Que devons-nous faire, sachant que ce sont nos enfants qui subiront de manière disproportionnée les effets du changement climatique? Quelles actions entreprendre et surtout comment communiquer avec eux? Pouvons-nous leur faire porter cette charge culpabilisante ? Comment les conscientiser sans les angoisser ? Ecolila c’est les mots d’un père à sa fille, ses inquiétudes mais aussi ses souvenirs d’une vie proche de la nature. C’est une tentative intime et touchante de réponse.

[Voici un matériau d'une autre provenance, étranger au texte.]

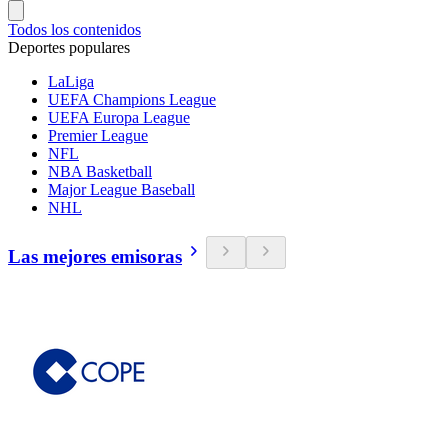
Todos los contenidos
Deportes populares
LaLiga
UEFA Champions League
UEFA Europa League
Premier League
NFL
NBA Basketball
Major League Baseball
NHL
Las mejores emisoras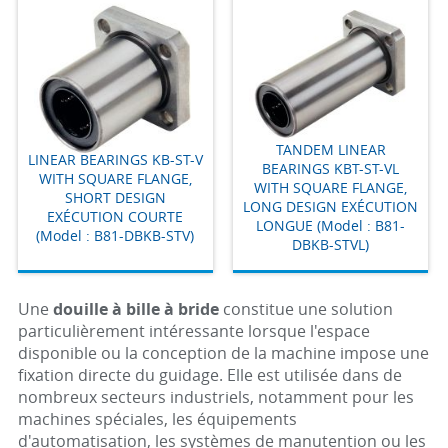
TANDEM LINEAR
LINEAR BEARINGS KB-ST-V
BEARINGS KBT-ST-VL
WITH SQUARE FLANGE,
WITH SQUARE FLANGE,
SHORT DESIGN
LONG DESIGN EXÉCUTION
EXÉCUTION COURTE
LONGUE (Model : B81-
(Model : B81-DBKB-STV)
DBKB-STVL)
Une
douille à bille à bride
constitue une solution
particulièrement intéressante lorsque l'espace
disponible ou la conception de la machine impose une
fixation directe du guidage. Elle est utilisée dans de
nombreux secteurs industriels, notamment pour les
machines spéciales, les équipements
d'automatisation, les systèmes de manutention ou les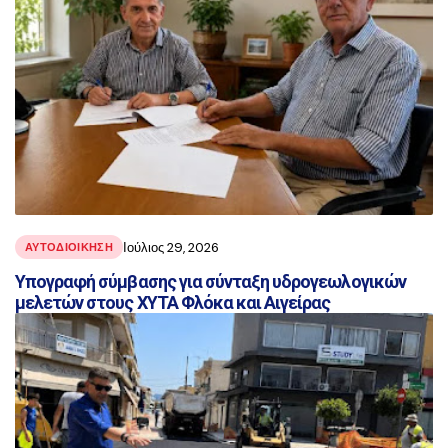
Ιούλιος 29, 2026
ΑΥΤΟΔΙΟΙΚΗΣΗ
Υπογραφή σύμβασης για σύνταξη υδρογεωλογικών
μελετών στους ΧΥΤΑ Φλόκα και Αιγείρας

Deux parties, le constat et les solutions

Dans la première partie, Lila et son père profitent de leurs rares moments ensemble et nous les suivons dans leur errance commune. Chaque page laisse entrevoir les interrogations de Lila, les réponses et les doutes du père, le tout se mélange et prend vie à travers des dessins en noir et blanc ouverts et libres qui se répondent l’un l’autre, perméables, tels des vases communicants. Puis, la couleur arrive, le noir et blanc est balayé par des planches colorées et riches, Lila y déambule solitaire, elle se reconnecte à la nature, elle y apprend la beauté de cette dernière et revient vers son père, porteuse de tout ce changement.

Dans la deuxième partie, c’est le temps des solutions, des prises de conscience et des possibles. Le lecteur ne doit pas s’attendre à un happy-end ou un deus-ex-machina qui viendrait résoudre le problème d’un coup de baguette magique. La fin est lucide quant à l’avenir qui attend les générations futures, elle ne fait pas l’impasse sur les dysfonctionnements qui existent mais elle apporte ce qui est indispensable à tout changement, l’espoir.

Une note d’espoir

Jolie lecture à la fois légère et grave. Légère parce qu’il est doux de passer cette journée avec un père et sa fille, de voir leur complicité et leur amour, grave parce que l’urgence climatique n’est plus un monstre mythologique mais un monstre réel. Et que même si la nature fera très bien sans nous, nous ne pouvons pas faire sans la nature, alors il serait temps de s’en inquiéter et d’en prendre soin, pour nous maintenant, pour eux après.